Run Hide Fight – Kritik

Elephant meets Stirb langsam. In Run Hide Fight ruft ein Schul-Amoklauf eine junge Heldin mit ärmellosem Shirt auf den Plan. Regisseur Kyle Rankin bekommt bei diesem heiklen Mix leuchtende Augen.

Als Ganzkörperwunde im weißen Unterhemd, ein verletztes Bein nachziehend, schleppt sich Schülerin Zoe (Isabel May) durch die weiten, kalt leuchtenden Gänge einer Schule. Ein Gewehr hält sie in den Händen. Die Arme hängen schlaff herab. Sie sucht die verbleibenden Amokläufer, die weiterhin so viele Schüler wie möglich umbringen wollen. Run Hide Fight ist sichtlich das Kind zweier Eltern.

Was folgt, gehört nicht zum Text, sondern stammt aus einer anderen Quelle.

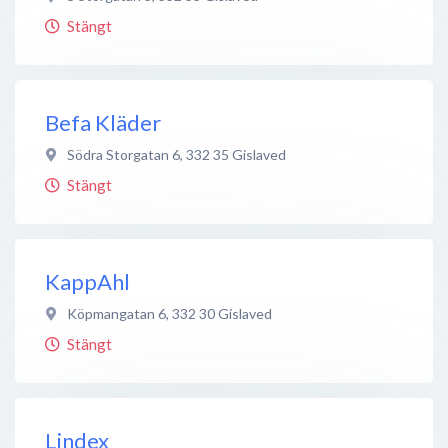
Stängt
Befa Kläder
Södra Storgatan 6
,
332 35
Gislaved
Stängt
KappAhl
Köpmangatan 6
,
332 30
Gislaved
Stängt
Lindex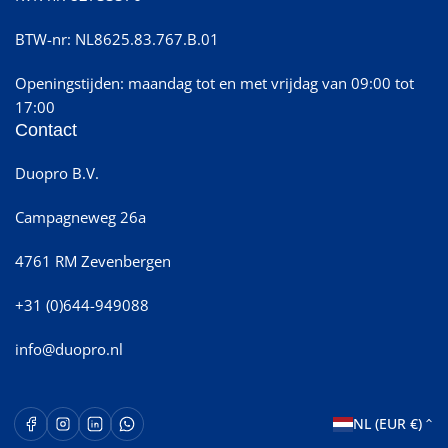
BTW-nr: NL8625.83.767.B.01
Openingstijden: maandag tot en met vrijdag van 09:00 tot
17:00
Contact
Duopro B.V.
Campagneweg 26a
4761 RM Zevenbergen
+31 (0)644-949088
info@duopro.nl
L
Facebook
Instagram
LinkedIn
WhatsApp Opent in een nieuw venster.
NL (EUR €)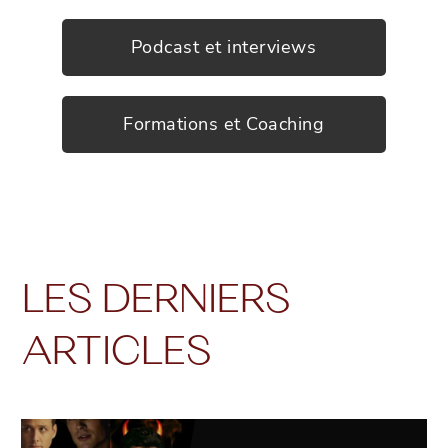
Podcast et interviews
Formations et Coaching
LES DERNIERS
ARTICLES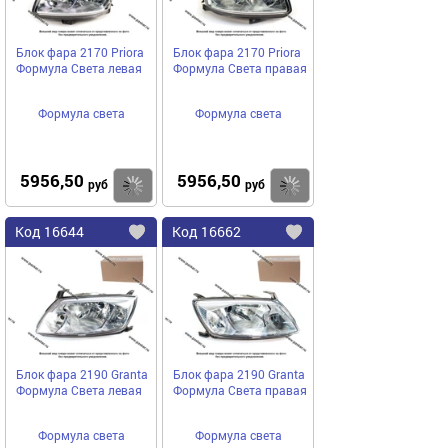
Блок фара 2170 Priora
Блок фара 2170 Priora
Формула Света левая
Формула Света правая
Формула света
Формула света
5956,50
5956,50
Купить
руб
руб
Код
16644
Код
16662
Добавить
в
в
избранное
избранное
Блок фара 2190 Granta
Блок фара 2190 Granta
Формула Света левая
Формула Света правая
Формула света
Формула света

Völlige John-McClane-Werdung

Aber von vorn: Vier Schüler fahren mit einem Kleinbus voller Waffen und Sprengstoff in ihre High School. Die ersten Opfer erschießen sie kaltblütig. Doch dann zeigt sich, dass sie nicht einfach nur aufs Morden aus sind, sondern eine Strategie verfolgen. Sie sammeln Geiseln in der Cafeteria und spielen den für Amokläufe vorgesehenen Ablaufplan gegen seinen Zweck aus. Die Schule wird zur Bühne der eigenen Ermächtigung, live in die sozialen Medien übertragen. Tristan (Eli Brown) ist der charismatische Anführer, der die ganze Sache orchestriert, und Zoe ist die Schülerin, die die Täter nach und nach dezimiert und die einfach nicht tot zu kriegen ist. Die mal durch Lüftungsschächte kriecht, mal durch Scherben gehen muss.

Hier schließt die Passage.